I just read this and thought it was extremely interesting.

To me it just makes sense that the music of our time is the music that people, particularly young people, will find themselves engaging with the most.

Should there be more of a focus on New Music in the classroom?

https://nmbx.newmusicusa.org/new-music-as-a-gateway-to-classical-music/

I have a similar story actually; when I was either my final or penultimate year of primary school (I forget which) there were a few weeks in the year where our music teacher did a unit on contemporary classical music styles. The first class in this unit began with a general overview of various styles and then the following classes we were split into groups to compose pieces of music together based on various styles we had learnt about. The piece of music that left the strongest impression on me was Penderecki's famous Threnody in amongst  The composition task I remember the best was one where we had to experiment with different methods of sound production on traditional acoustic instruments as well as 'found' instruments.

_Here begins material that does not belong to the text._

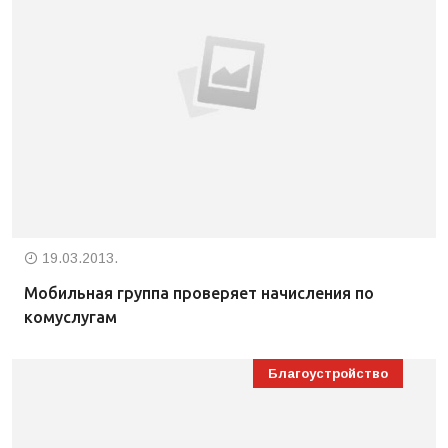
19.03.2013.
Мобильная группа проверяет начисления по
комуслугам
Благоустройство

I remember that our group had a lot of fun with a squeaky drum kit stool. I have no idea if these classes were the real beginning of what drew me to contemporary classical music, but I don't think I was ever again in a class so engaged with composition during my school years.

I didn't really engage with contemporary classical music until college, in part because it had never been presented to me, it wasn't a part of my environment, and I didn't know much about its existence.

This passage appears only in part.